Not all of Corporate Express's fast growth was from acquisitions. The launch of the company's environmentally friendly EarthSaver line in 1991 proved immensely successful. By 1999, Corporate Express's sales had topped $4.5 billion. As the company's stock price proved highly volatile, Rysavy ceded his CEO position to company President Robert King, and then, at the urging of shareholders, abandoned his chairman position as well. When Corporate Express announced that it had agreed to be acquired by Buhrmann, Rysavy left the company altogether, concentrating instead on developing a third company, Gaiam, established in 1988. Buhrmann folded its BT Office Products operations into the new subsidiary in 2000, adopting the Corporate Express name for the company's worldwide office products operations.
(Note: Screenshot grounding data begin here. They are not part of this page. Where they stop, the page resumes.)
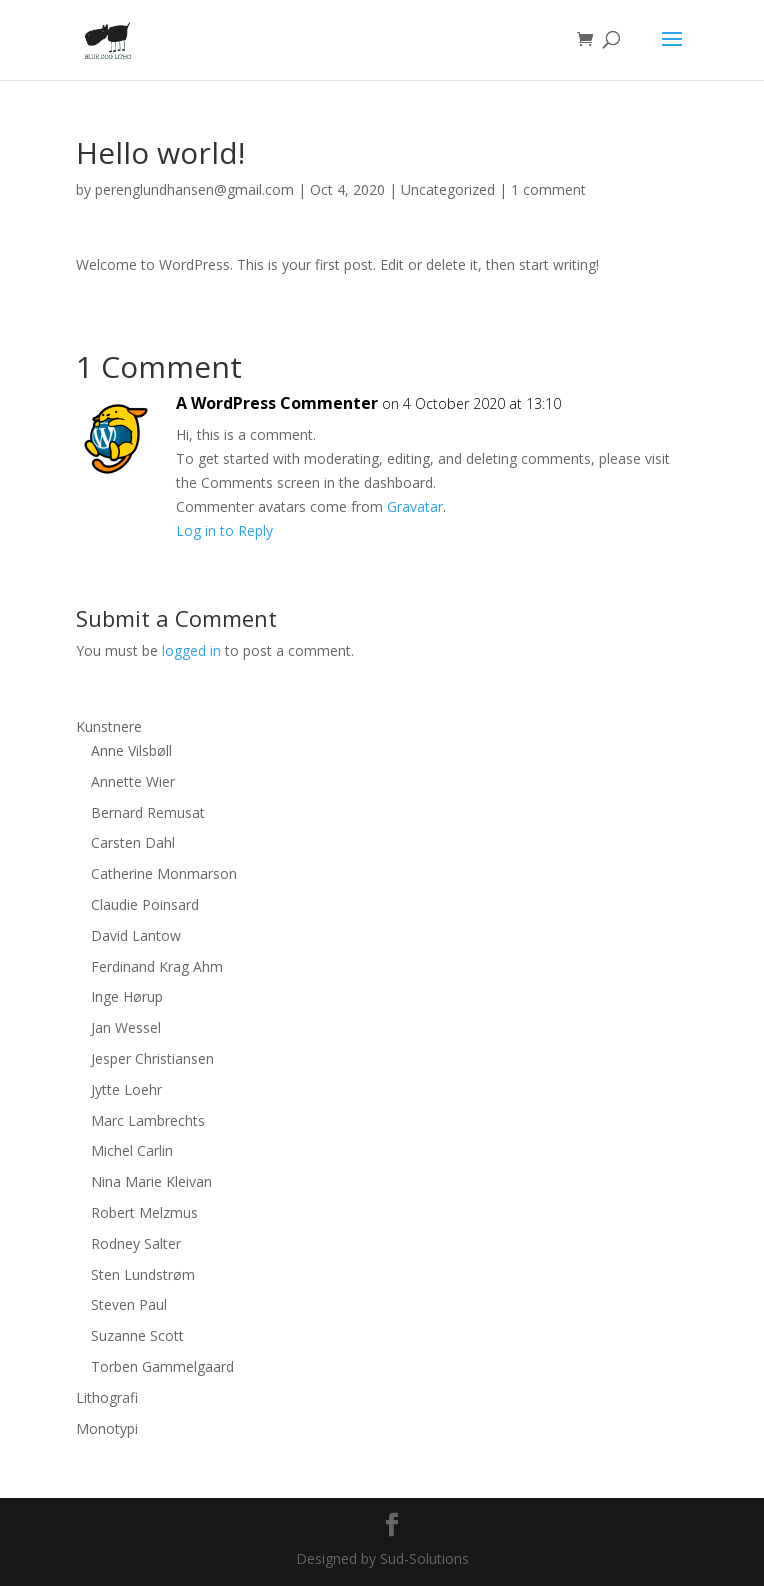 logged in (191, 650)
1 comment (548, 189)
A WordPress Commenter (277, 403)
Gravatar (415, 506)
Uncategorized (448, 189)
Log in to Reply (224, 530)
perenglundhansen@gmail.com (194, 189) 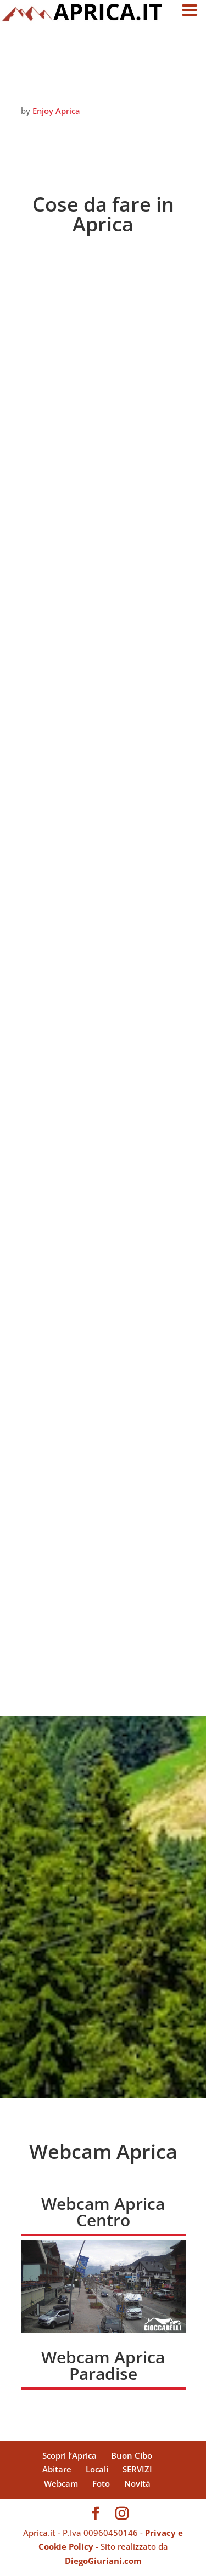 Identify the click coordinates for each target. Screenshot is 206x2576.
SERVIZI (137, 2469)
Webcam (61, 2483)
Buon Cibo (131, 2455)
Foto (101, 2483)
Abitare (56, 2469)
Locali (97, 2469)
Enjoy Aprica (56, 110)
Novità (137, 2483)
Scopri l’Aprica (69, 2455)
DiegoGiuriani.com (103, 2560) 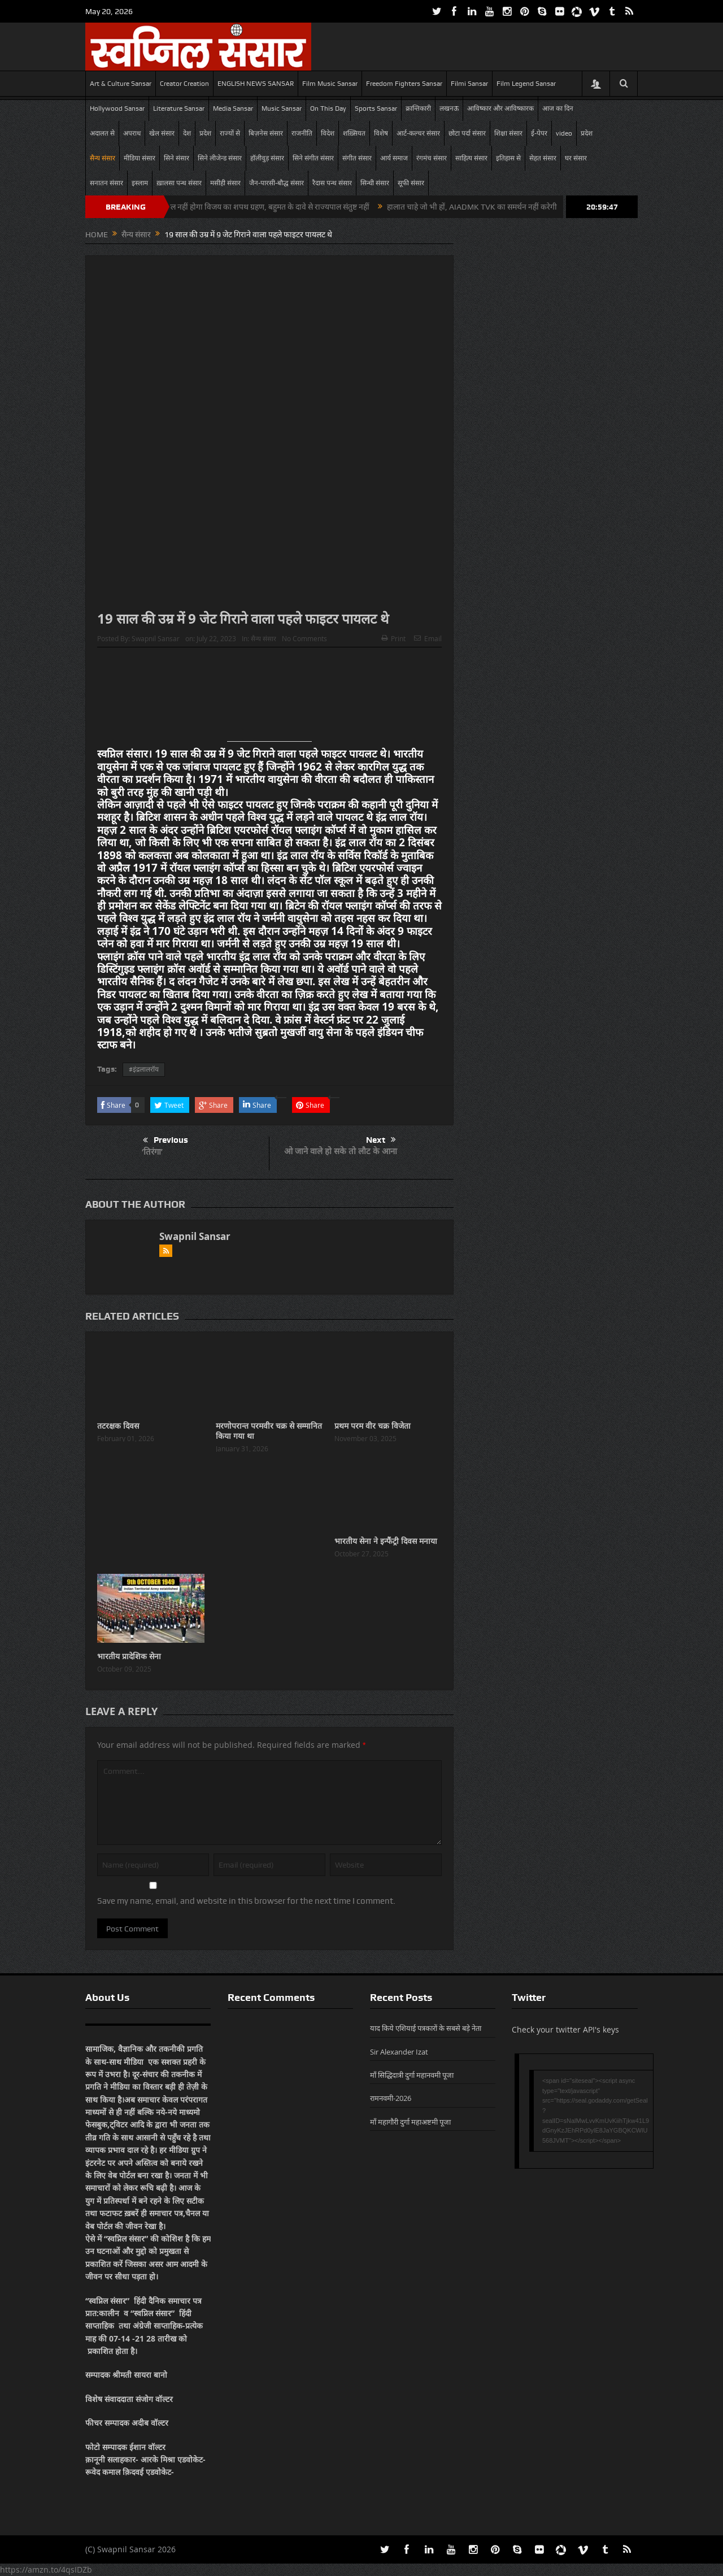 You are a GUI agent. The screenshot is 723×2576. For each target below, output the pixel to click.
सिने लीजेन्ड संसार (220, 158)
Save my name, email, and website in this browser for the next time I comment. (246, 1901)
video (564, 133)
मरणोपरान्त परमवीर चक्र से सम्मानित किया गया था (269, 1430)
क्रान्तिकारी (418, 108)
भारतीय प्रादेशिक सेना (130, 1656)
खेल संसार (162, 133)
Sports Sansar (376, 108)
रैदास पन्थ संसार (332, 183)
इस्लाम (140, 183)
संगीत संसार (357, 158)
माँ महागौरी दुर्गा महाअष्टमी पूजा (410, 2122)
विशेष (381, 133)
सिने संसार (176, 158)
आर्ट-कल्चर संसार (418, 133)
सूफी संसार (411, 183)
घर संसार (576, 158)
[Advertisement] (269, 698)
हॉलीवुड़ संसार (267, 158)
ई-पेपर (539, 133)
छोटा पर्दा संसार (467, 133)
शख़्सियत (354, 133)
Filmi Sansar (469, 84)
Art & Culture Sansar (120, 84)
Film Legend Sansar (526, 84)
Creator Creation (184, 84)
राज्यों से (230, 133)
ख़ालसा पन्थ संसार (179, 183)
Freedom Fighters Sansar (404, 84)
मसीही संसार (225, 183)
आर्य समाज (394, 158)
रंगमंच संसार (431, 158)
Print (393, 638)
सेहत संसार (542, 158)
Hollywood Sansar (117, 108)
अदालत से (102, 133)
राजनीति (301, 133)
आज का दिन (557, 108)
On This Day (328, 108)
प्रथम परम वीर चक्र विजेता (372, 1425)
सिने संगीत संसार (313, 158)
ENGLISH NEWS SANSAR (255, 84)
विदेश (327, 133)
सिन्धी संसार (374, 183)
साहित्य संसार (471, 158)
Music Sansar (282, 108)
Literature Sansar (178, 108)
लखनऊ (449, 108)
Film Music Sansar (330, 84)
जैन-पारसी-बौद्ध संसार (276, 183)
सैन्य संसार (102, 158)
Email (428, 638)
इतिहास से (508, 158)
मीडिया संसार (139, 158)
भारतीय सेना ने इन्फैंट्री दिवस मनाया (385, 1540)
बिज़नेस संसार (266, 133)
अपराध (132, 133)
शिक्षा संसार (508, 133)
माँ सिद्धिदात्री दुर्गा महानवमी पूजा (412, 2075)
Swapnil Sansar (156, 638)
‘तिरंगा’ (152, 1152)
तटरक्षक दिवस (118, 1425)
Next (381, 1140)
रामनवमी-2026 (390, 2098)
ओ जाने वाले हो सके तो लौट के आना (340, 1151)
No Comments (304, 638)
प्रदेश (205, 133)
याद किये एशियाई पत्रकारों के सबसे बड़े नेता (425, 2028)
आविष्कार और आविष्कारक (500, 108)
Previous (165, 1140)
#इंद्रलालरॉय (144, 1069)
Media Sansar (233, 108)
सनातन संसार (106, 183)
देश (187, 133)
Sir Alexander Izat (399, 2052)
Entering the 21st century, Buhrmann had successfully achieved a new identity for itself as the world's leading office products supplier. The company also was nearing the EUR 10 billion mark, posting EUR 9.6 billion in sales in 2000. Buhrmann was certain to reach EUR 10 billion in sales by the end of 2001: in March of that year, the company announced its intention to pay $250 million to acquire the office supply operations of failing U.S. Office Products, which also was selling off its Mail Boxes Etc. division to United Parcel Service. That company, which had filed for Chapter 11 bankruptcy protection in 2000 after posting losses of nearly $200 million, was expected to add approximately $1 billion in sales through its office products division. The two companies also were seen as highly complementary, as Corporate Express customers were primarily among large-sized companies, while U.S. Office Products' customer base was primarily among midsized companies.
Principal Subsidiaries: Adria Paper d.o.o (Croatia); Bratislavska Papierenska Spolocnostspol s.r.o. (Slovakia); Buhrmann France Image SAS; Caledonia Srl (Italy; 60%); Christian Christensen & Co. A/S (Denmark); Contact Papers Ltd (Ireland); Corporate Express Australia Ltd.; Corporate Express Austria; Corporate Express Belgium NV; Corporate Express Canada Inc.; Corporate Express Deutschland GmbH; Corporate Express, Inc.; Corporate Express Nederland BV; Corporate Express New Zealand Ltd.; Corporate Express Spa (Italy); Corporate Express UK Ltd.; Deutsche Papier GmbH; Epcar NV (Belgium); Grafiskt Papper Norden AB (Sweden); Howard Smith Paper Group Ltd (U.K.); Papelco SA (Spain; 76%); Plantin NV; Robert Horne Group Plc; Winpac Pte Ltd. (Singapore; 50%).
Principal Competitors: Arjo Wiggins Appleton p.l.c.; Boise Cascade Office Products Corporation; David S. Smith (Holdings) PLC; Guilbert S.A.; IKON Office Solutions, Inc.; International Paper Company; Manutan International S.A.; Moore Corporation Limited; Office Depot, Inc.; OfficeMax, Inc.; Online Office Supplies Company; Grupo Picking Pack, S.A.; Quill Corp.; United Stationers Inc.